Predicting the Electrochemical Properties of Lithium-Ion Battery Electrode Materials with the Quantum Neural Network Algorithm
The Journal of Physical Chemistry C(2019)
Sejong Univ | Sunchon Natl Univ
Abstract
Discovery of new inorganic solid materials can be accelerated with the aid of a reliable computational tool for predicting the associated electrochemical properties. Hence, we propose a quantitative structure-property relationship model by combining the three-dimensional (3D) quantum mechanical descriptors of materials and the artificial neural network algorithm, which is termed the 3D-QANN model. 3D distribution of electrostatic potentials (ESPs) in the super cell of each inorganic solid material serves as the unique numerical descriptor to derive the 3D-QANN model.

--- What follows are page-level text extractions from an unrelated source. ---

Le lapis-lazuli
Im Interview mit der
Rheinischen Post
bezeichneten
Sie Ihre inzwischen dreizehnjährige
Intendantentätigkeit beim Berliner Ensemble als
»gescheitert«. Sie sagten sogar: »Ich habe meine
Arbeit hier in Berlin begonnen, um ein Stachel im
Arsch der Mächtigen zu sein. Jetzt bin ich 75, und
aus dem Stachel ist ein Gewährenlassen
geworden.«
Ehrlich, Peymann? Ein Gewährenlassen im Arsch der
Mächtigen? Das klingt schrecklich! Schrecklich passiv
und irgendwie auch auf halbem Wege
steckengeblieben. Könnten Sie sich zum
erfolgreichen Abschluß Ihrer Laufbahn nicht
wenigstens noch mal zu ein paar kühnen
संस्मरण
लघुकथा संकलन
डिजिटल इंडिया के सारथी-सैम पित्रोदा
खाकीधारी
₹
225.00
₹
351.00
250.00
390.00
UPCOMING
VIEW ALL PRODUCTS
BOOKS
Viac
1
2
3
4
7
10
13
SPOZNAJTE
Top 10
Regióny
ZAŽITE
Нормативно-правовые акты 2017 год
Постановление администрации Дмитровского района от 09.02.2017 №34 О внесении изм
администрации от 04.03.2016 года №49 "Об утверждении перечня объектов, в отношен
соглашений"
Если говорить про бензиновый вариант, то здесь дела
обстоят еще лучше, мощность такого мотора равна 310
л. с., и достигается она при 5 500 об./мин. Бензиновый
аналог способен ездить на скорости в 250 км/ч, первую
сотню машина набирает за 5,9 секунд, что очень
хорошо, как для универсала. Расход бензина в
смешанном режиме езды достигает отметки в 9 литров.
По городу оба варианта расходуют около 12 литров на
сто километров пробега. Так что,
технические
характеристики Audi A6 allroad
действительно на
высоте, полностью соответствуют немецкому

The optimized prediction model is then validated in terms of estimating the discharge energy density (D) and the capacity fading (Q) of lithium-ion battery (LIB) cathode materials with the layered structure. The 3D-QANN model reveals good performance in predicting both D and Q values with high correlation with the corresponding experimental data. This indicates the suitability of the quantum mechanical ESP distribution as the numerical descriptor for LIB cathode materials. Because of the simplicity in model building and the high predictive capability, the 3D-QANN model is anticipated to serve as a useful computational tool for estimating the electrochemical properties and accordingly for designing new materials.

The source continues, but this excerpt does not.